Quasi-viscous accretion flow -- I: Equilibrium conditions and asymptotic behaviour

TL;DR

This paper introduces a novel perturbative approach to viscous accretion flows, simplifying the analysis of equilibrium and stability by reducing complex equations and revealing new dynamical behaviors and instability mechanisms.

Contribution

It presents a first-order correction method for viscous effects in accretion flows, analyzing equilibrium conditions, critical points, and stability, with a novel analogy to Schrödinger's equation.

Findings

Viscosity breaks equilibrium invariance, differentiating accretion from wind.

Critical points are saddle points and spirals, indicating specific flow behaviors.
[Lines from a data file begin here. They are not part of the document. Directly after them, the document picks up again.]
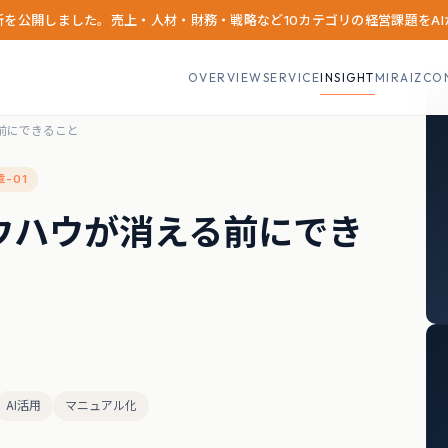
診断を公開しました。売上・人材・財務・戦略など10カテゴリの経営課題をA
OVERVIEW
SERVICE
INSIGHT
MIRAIZCO
前にできること
章-01
ウハウが消える前にでき
AI活用
マニュアル化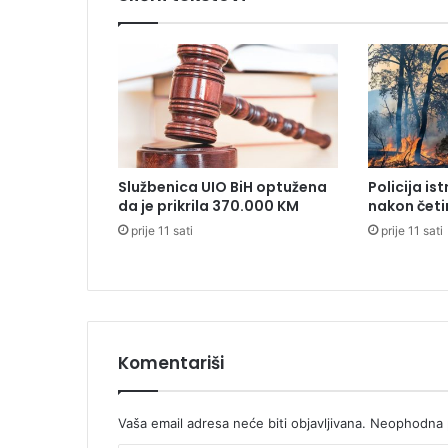
n
u
L
a
s
V
e
g
a
Službenica UIO BiH optužena
Policija is
s
da je prikrila 370.000 KM
nakon četi
u
prije 11 sati
prije 11 sati
Komentariši
Vaša email adresa neće biti objavljivana.
Neophodna p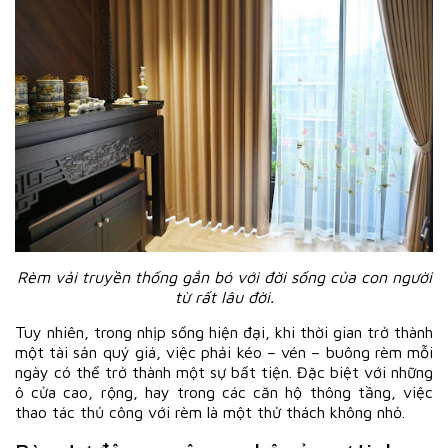
Rèm vải truyền thống gắn bó với đời sống của con người
từ rất lâu đời.
Tuy nhiên, trong nhịp sống hiện đại, khi thời gian trở thành
một tài sản quý giá, việc phải kéo – vén – buông rèm mỗi
ngày có thể trở thành một sự bất tiện. Đặc biệt với những
ô cửa cao, rộng, hay trong các căn hộ thông tầng, việc
thao tác thủ công với rèm là một thử thách không nhỏ.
Large-scale perturbations lead to secular instability in the disc.

Abstract

In a novel approach to studying viscous accretion flows, viscosity has been introduced as a perturbative effect, involving a first-order correction in the $\alpha$-viscosity parameter. This method reduces the problem of solving a second-order nonlinear differential equation (Navier-Stokes equation) to that of an effective first-order equation. Viscosity breaks down the invariance of the equilibrium conditions for stationary inflow and outflow solutions, and distinguishes accretion from wind. Under a dynamical systems classification, the only feasible critical points of this "quasi-viscous" flow are saddle points and spirals. A linearised and radially propagating time-dependent perturbation gives rise to secular instability on large spatial scales of the disc. Further, on these same length scales, the velocity evolution equation of the quasi-viscous flow has been transformed to bear a formal closeness with Schr\"odinger's equation with a repulsive potential. Compatible with the transport of angular momentum to the outer regions of the disc, a viscosity-limited length scale has been defined for the full spatial extent over which the accretion process would be viable.